New York expects to get about 250,400 next week, Cuomo said.
As he did earlier in the week, the governor said the state is further apportioning doses within regions based on the relative size of the main eligibility groups, each of which is to be prioritized at certain types of distribution points: healthcare workers at 21% and served primarily by hospitals; essential workers including police, fire and teachers at 27%, reached by local health departments or employee unions; and those 65 and older 52%, who should go to pharmacies and other small-scale sites.
Cuomo said scarcity will likely remain unless the makers can ramp up production or the federal government approves other makers’ vaccines. At the present rate it would take 17 weeks just to vaccinate those already eligible, who comprise less than half the state’s overall population, though the current vaccines are intended only for those age 16 and older.
“No one is happy. Everybody wants more,” Picente said. “What do you do? You be as fair as you can possibly be with the allocation you have. That’s what we’re doing.”
Cuomo administration spokesperson Jack Sterne added in an email later Friday:
"The County Executive clearly hasn’t been paying attention, so we’ll repeat the rules for him again: counties are only responsible for vaccinating essential workers, while pharmacies, health clinics, doctors’ offices, and state sites should be vaccinating seniors. Let’s cut the politics – the only way we can distribute vaccines equitably given the lackluster federal supply is by following these simple rules. County Executive Picente should know better and if he’s been misinforming his constituents, all of this confusion falls squarely on his shoulders.”
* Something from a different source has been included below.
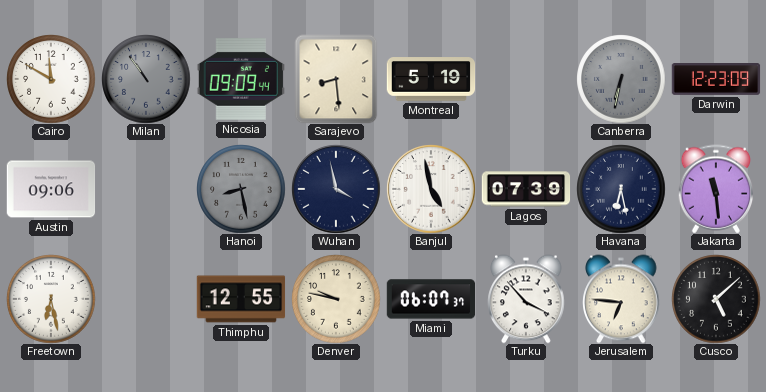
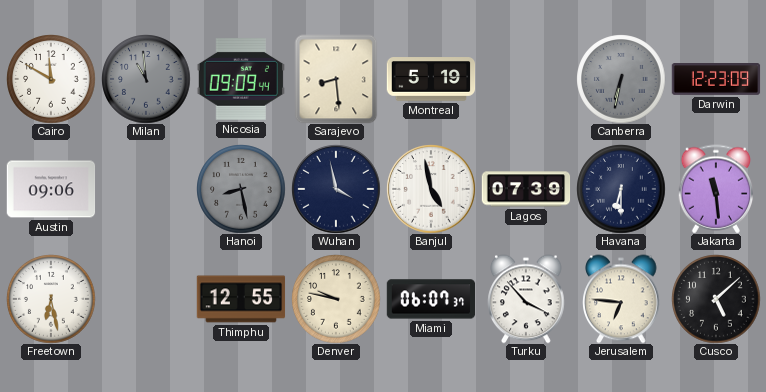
Milan: 10:54 -> 10:59
Havana: 6:28 -> 6:30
Oneida County reported 152 new test-confirmed cases of COVID-19 through the 24 hours that ended at midnight Thursday, for 7,215 known active cases, continuing a general downward trend since Jan. 1. For the first day since about Nov. 24, the county reported no new COVID-related deaths.
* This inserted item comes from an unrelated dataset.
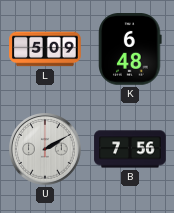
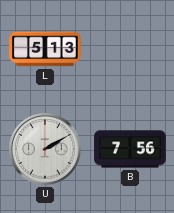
L: 5:09 -> 5:13
K: 6:48 -> none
On their final day open at least for now, the Griffiss site on Thursday gave 242 vaccine doses and 312 at MVCC, for 4,832 vaccines given between the two.
The county’s positive-test rate was 6.2% of test results received over the previous seven days, down from 6.8% Thursday. The Mohawk Valley region’s rate was 7.5%, unchanged from a day earlier. It had 7.04 new hospitalizations per 100,000 population a day averaged over the previous seven days, compared to 5.33 for the state as a whole. The region’s hospital capacity stood unchanged at 26% of overall beds and 24% of intensive-care units.